Unread postby augustus » Thu Oct 26, 2017 8:42 am

Yeah, I think we are set in agreeing at 50/50 in terms of time. I'm also planning on having a lawyer review whatever agreement we work out with the mediator before signing anything but I think there's no issue regarding the splitting of the time with the kids evenly. Not being in agreement on that would be by far a harder aspect of divorce so I should count myself lucky that we seem in complete agreement on that aspect of things and want the kids to not feel put in the middle of the things we're working out.
So the finances and agreement is the main issue I'm still trying to work out.
One other thing that I'm assessing is her workload.
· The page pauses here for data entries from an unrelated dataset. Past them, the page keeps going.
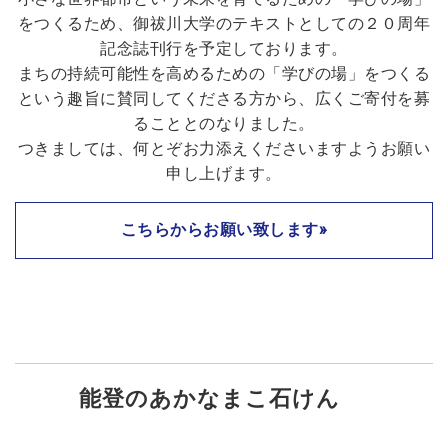
をつくるため、御祓川大学のテキストとしての２０周年
記念誌刊行を予定しております。
まちの持続可能性を高めるための「学びの場」をつくる
という趣旨に賛同してくださる方から、広くご寄付を募
ることとのなりました。
つきましては、何とぞお力添えくださいますようお願い
申し上げます。
こちらからお願い致します»
能登のあかなまこ石けん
In addition to the comments regarding my self-employed income, she is a licensed speech language pathologist but has chosen to work a varying load from half to full-time over the last 10 years. (her ability to work less was directly tied to my willingness and choice to work a lot more than full-time....)
She recently worked less to allow her time to get an additional masters degree in writing so her gross income was lower. She now has graduated with that additional masters and had always been considering working part-time for the school and then part-time self-employed. So another question is how to take this into account with the spousal support analysis. Since we're in mediation, the concept of what seems reasonable and fair for me to propose is the issue. It seems fair for me to assume she could work 40 hours a week. We're talking about having the spousal support agreement go for 11 years too so it seems to me that we should not be using whatever we've done in the last few years (her working less to finish a degree largely done for her own enjoyment) but to acknowledge that she's a licensed professional with no reason not to be able to work full-time....Am I being petty or prudent????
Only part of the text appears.